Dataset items
..........

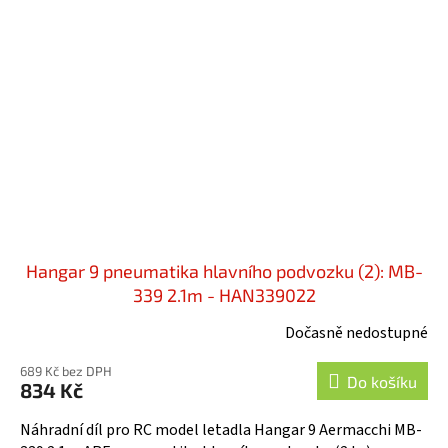
Hangar 9 pneumatika hlavního podvozku (2): MB-
339 2.1m - HAN339022
Dočasně nedostupné
689 Kč bez DPH
Do košíku
834 Kč
Náhradní díl pro RC model letadla Hangar 9 Aermacchi MB-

..........

▶ _About this task_
Restate the data above verbatim, skipping every image.

▶ _Task output_
Hangar 9 pneumatika hlavního podvozku (2): MB-
339 2.1m - HAN339022
Dočasně nedostupné
689 Kč bez DPH
Do košíku
834 Kč
Náhradní díl pro RC model letadla Hangar 9 Aermacchi MB-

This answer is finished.